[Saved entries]
*** Begin section ***
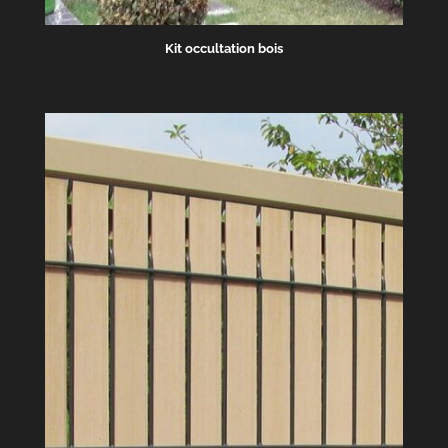
Kit occultation bois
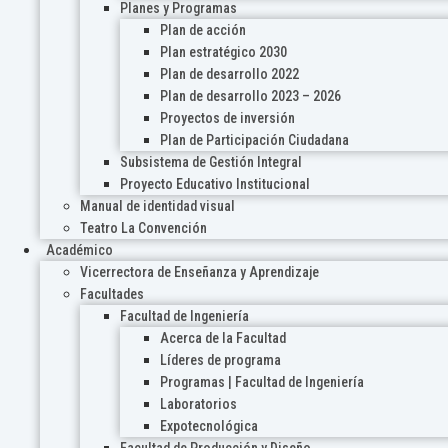
Planes y Programas
Plan de acción
Plan estratégico 2030
Plan de desarrollo 2022
Plan de desarrollo 2023 – 2026
Proyectos de inversión
Plan de Participación Ciudadana
Subsistema de Gestión Integral
Proyecto Educativo Institucional
Manual de identidad visual
Teatro La Convención
Académico
Vicerrectora de Enseñanza y Aprendizaje
Facultades
Facultad de Ingeniería
Acerca de la Facultad
Líderes de programa
Programas | Facultad de Ingeniería
Laboratorios
Expotecnológica
Facultad de Producción y Diseño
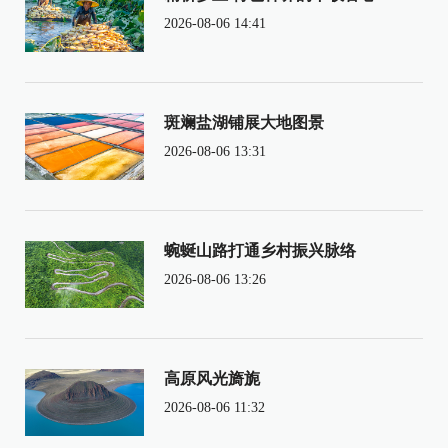
2026-08-06 14:41
斑斓盐湖铺展大地图景
2026-08-06 13:31
蜿蜒山路打通乡村振兴脉络
2026-08-06 13:26
高原风光旖旎
2026-08-06 11:32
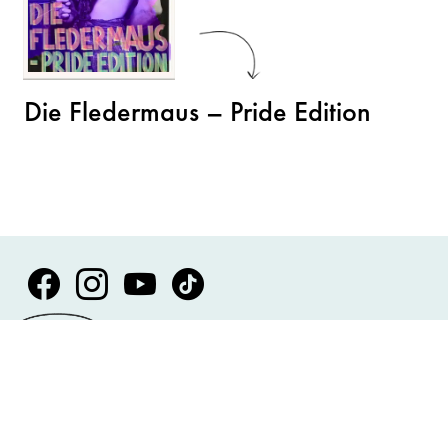
Die Fledermaus – Pride Edition
Volksoper Facebook
Volksoper Instagram
Volksoper Youtube
Volksoper TikTok
Presse
Anfahrt und Kontakt
Impressum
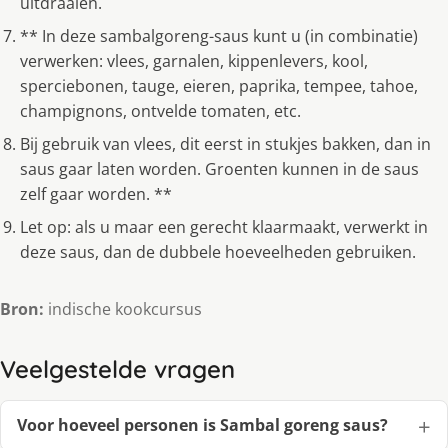
uitdraaien.
** In deze sambalgoreng-saus kunt u (in combinatie)
verwerken: vlees, garnalen, kippenlevers, kool,
sperciebonen, tauge, eieren, paprika, tempee, tahoe,
champignons, ontvelde tomaten, etc.
Bij gebruik van vlees, dit eerst in stukjes bakken, dan in
saus gaar laten worden. Groenten kunnen in de saus
zelf gaar worden. **
Let op: als u maar een gerecht klaarmaakt, verwerkt in
deze saus, dan de dubbele hoeveelheden gebruiken.
Bron:
indische kookcursus
Veelgestelde vragen
Voor hoeveel personen is Sambal goreng saus?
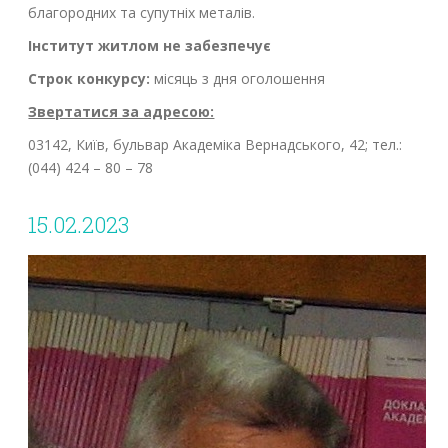
благородних та супутніх металів.
Інститут житлом не забезпечує
Строк конкурсу:
місяць з дня оголошення
Звертатися за адресою:
03142, Київ, бульвар Академіка Вернадського, 42; тел.:
(044) 424 – 80 – 78
15.02.2023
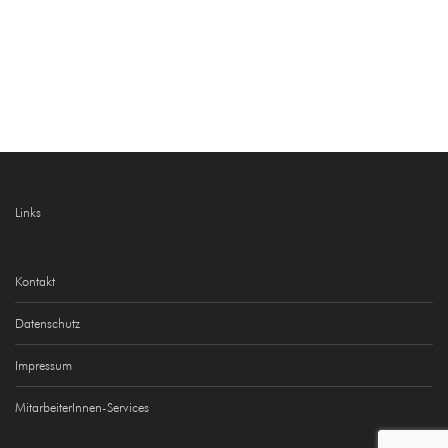
Links
Kontakt
Datenschutz
Impressum
MitarbeiterInnen-Services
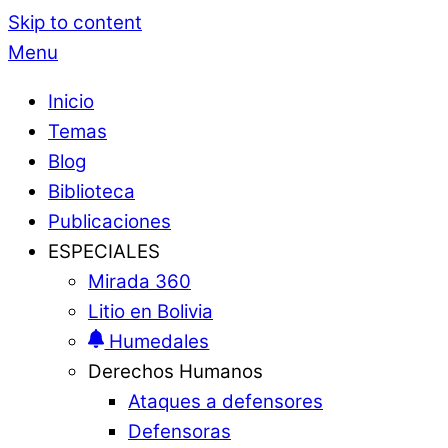
Skip to content
Menu
Inicio
Temas
Blog
Biblioteca
Publicaciones
ESPECIALES
Mirada 360
Litio en Bolivia
Humedales
Derechos Humanos
Ataques a defensores
Defensoras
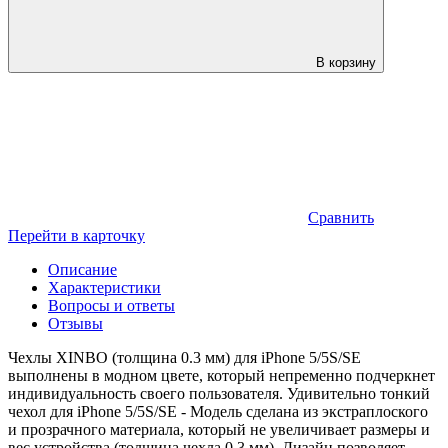
В корзину
Сравнить
Перейти в карточку
Описание
Характеристики
Вопросы и ответы
Отзывы
Чехлы XINBO (толщина 0.3 мм) для iPhone 5/5S/SE
выполнены в модном цвете, который непременно подчеркнет
индивидуальность своего пользователя. Удивительно тонкий
чехол для iPhone 5/5S/SE - Модель сделана из экстраплоского
и прозрачного материала, который не увеличивает размеры и
вес устройства (толщина чехла 0.3 мм). Дизайн позволяет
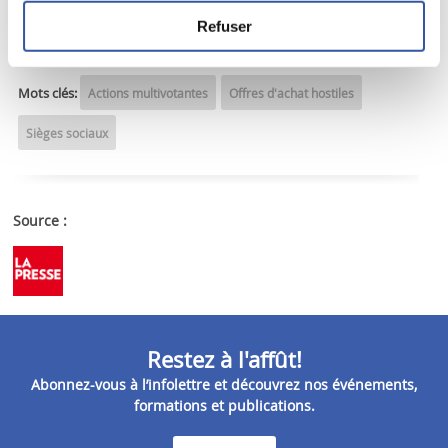
Lire la suite
Refuser
Mots clés:
Actions multivotantes
Offres d'achat hostiles
Sièges sociaux
Source :
Restez à l'affût!
Abonnez-vous à l’infolettre et découvrez nos événements,
formations et publications.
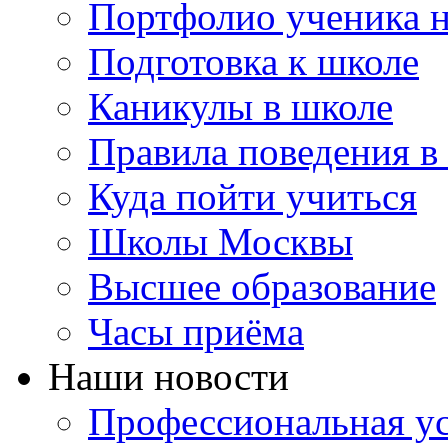
Портфолио ученика 
Подготовка к школе
Каникулы в школе
Правила поведения в
Куда пойти учиться
Школы Москвы
Высшее образование
Часы приёма
Наши новости
Профессиональная ус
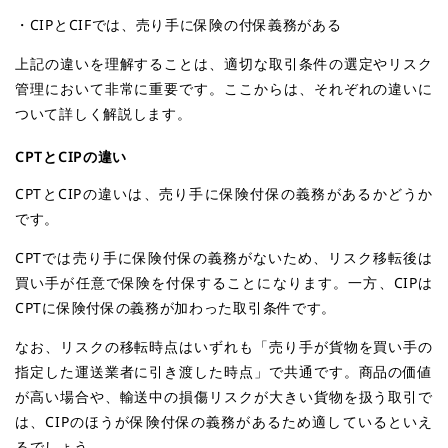
・CIPとCIFでは、売り手に保険の付保義務がある
上記の違いを理解することは、適切な取引条件の選定やリスク
管理において非常に重要です。ここからは、それぞれの違いに
ついて詳しく解説します。
CPT
とCIPの違い
CPTとCIPの違いは、売り手に保険付保の義務があるかどうか
です。
CPTでは売り手に保険付保の義務がないため、リスク移転後は
買い手が任意で保険を付保することになります。一方、CIPは
CPTに保険付保の義務が加わった取引条件です。
なお、リスクの移転時点はいずれも「売り手が貨物を買い手の
指定した運送業者に引き渡した時点」で共通です。商品の価値
が高い場合や、輸送中の損傷リスクが大きい貨物を扱う取引で
は、CIPのほうが保険付保の義務があるため適しているといえ
るでしょう。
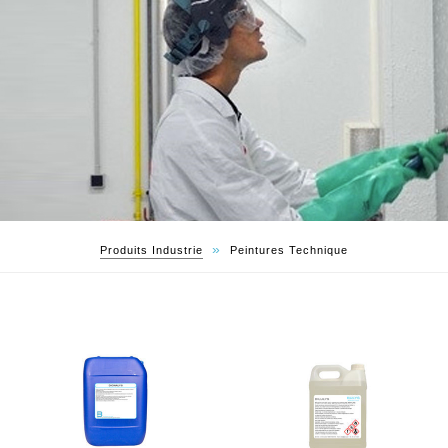
»
Produits Industrie
Peintures Technique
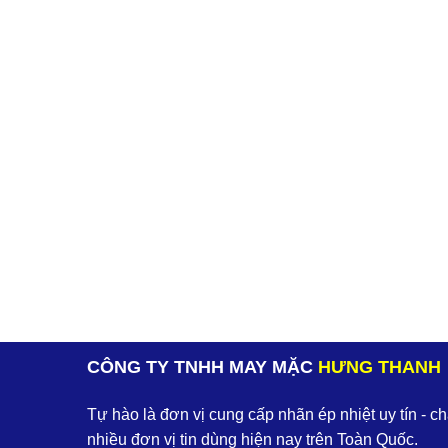
CÔNG TY TNHH MAY MẶC
HƯNG THANH
Tự hào là đơn vị cung cấp nhãn ép nhiệt uy tín - c
nhiều đơn vị tin dùng hiện nay trên Toàn Quốc.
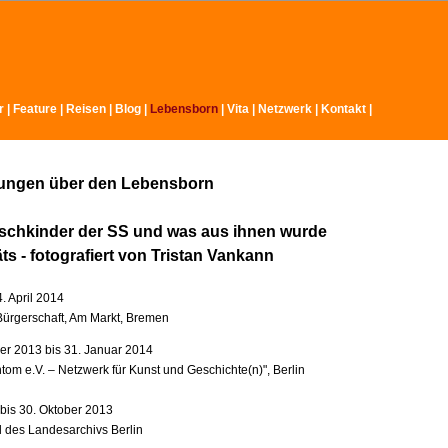
r
|
Feature
|
Reisen
|
Blog
|
Lebensborn
|
Vita
|
Netzwerk
|
Kontakt
|
lungen über den Lebensborn
schkinder der SS und was aus ihnen wurde
äts - fotografiert von Tristan Vankann
4. April 2014
ürgerschaft, Am Markt, Bremen
r 2013 bis 31. Januar 2014
tom e.V. – Netzwerk für Kunst und Geschichte(n)", Berlin
 bis 30. Oktober 2013
l des Landesarchivs Berlin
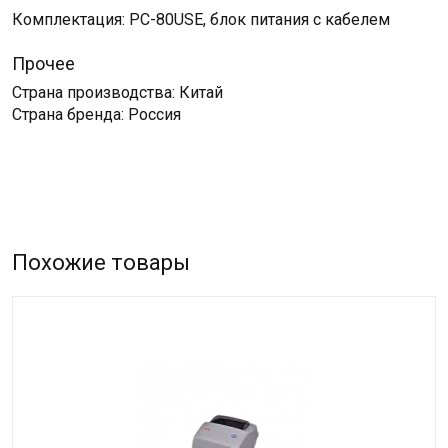
Комплектация: PC-80USE, блок питания с кабелем
Прочее
Страна производства: Китай
Страна бренда: Россия
Похожие товары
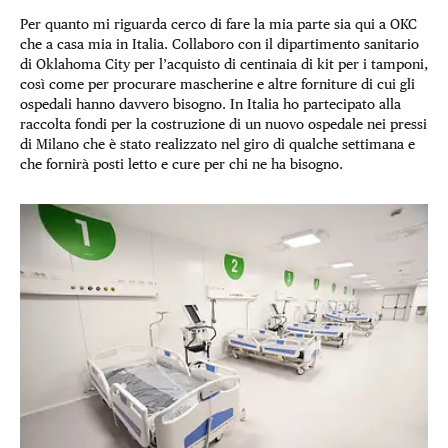
Per quanto mi riguarda cerco di fare la mia parte sia qui a OKC
che a casa mia in Italia. Collaboro con il dipartimento sanitario
di Oklahoma City per l’acquisto di centinaia di kit per i tamponi,
così come per procurare mascherine e altre forniture di cui gli
ospedali hanno davvero bisogno. In Italia ho partecipato alla
raccolta fondi per la costruzione di un nuovo ospedale nei pressi
di Milano che è stato realizzato nel giro di qualche settimana e
che fornirà posti letto e cure per chi ne ha bisogno.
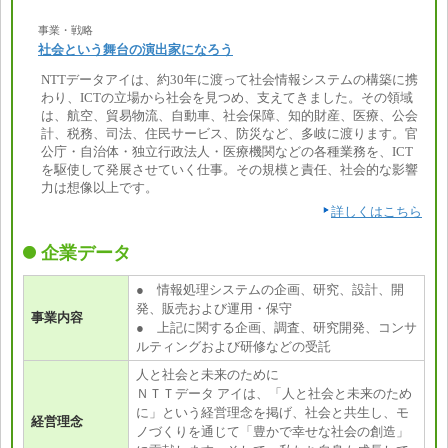
事業・戦略
社会という舞台の演出家になろう
NTTデータアイは、約30年に渡って社会情報システムの構築に携
わり、ICTの立場から社会を見つめ、支えてきました。その領域
は、航空、貿易物流、自動車、社会保障、知的財産、医療、公会
計、税務、司法、住民サービス、防災など、多岐に渡ります。官
公庁・自治体・独立行政法人・医療機関などの各種業務を、ICT
を駆使して発展させていく仕事。その規模と責任、社会的な影響
力は想像以上です。
詳しくはこちら
企業データ
● 情報処理システムの企画、研究、設計、開
発、販売および運用・保守
事業内容
● 上記に関する企画、調査、研究開発、コンサ
ルティングおよび研修などの受託
人と社会と未来のために
ＮＴＴデータ アイは、「人と社会と未来のため
に」という経営理念を掲げ、社会と共生し、モ
経営理念
ノづくりを通じて「豊かで幸せな社会の創造」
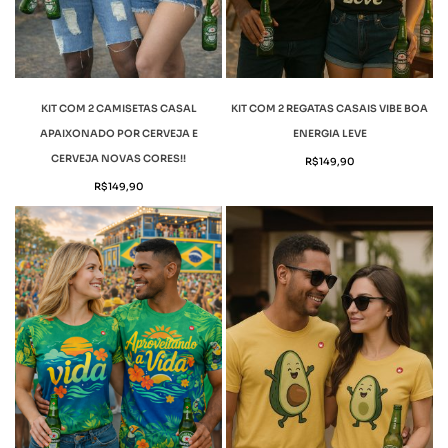
KIT COM 2 CAMISETAS CASAL
KIT COM 2 REGATAS CASAIS VIBE BOA
APAIXONADO POR CERVEJA E
ENERGIA LEVE
CERVEJA NOVAS CORES!!
R$
149,90
R$
149,90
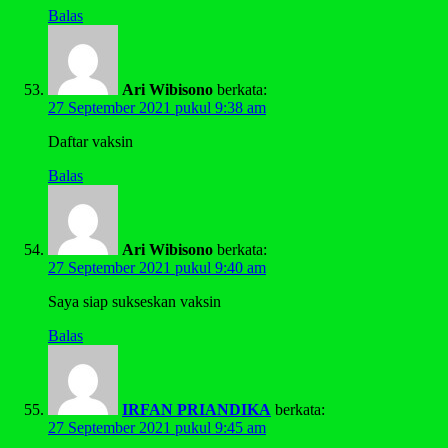
Balas
Ari Wibisono
berkata:
27 September 2021 pukul 9:38 am
Daftar vaksin
Balas
Ari Wibisono
berkata:
27 September 2021 pukul 9:40 am
Saya siap sukseskan vaksin
Balas
IRFAN PRIANDIKA
berkata:
27 September 2021 pukul 9:45 am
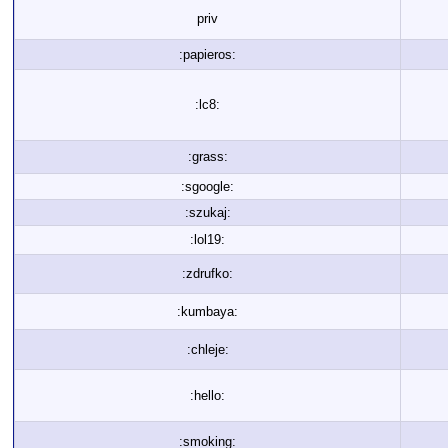
priv
:papieros:
:lc8:
:grass:
:sgoogle:
:szukaj:
:lol19:
:zdrufko:
:kumbaya:
:chleje:
:hello:
:smoking:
*** End section ***
**Work task:** For every line above in which the string "deze" appears, add one; please give the final count and nothing else.

**Solution to the problem:** 2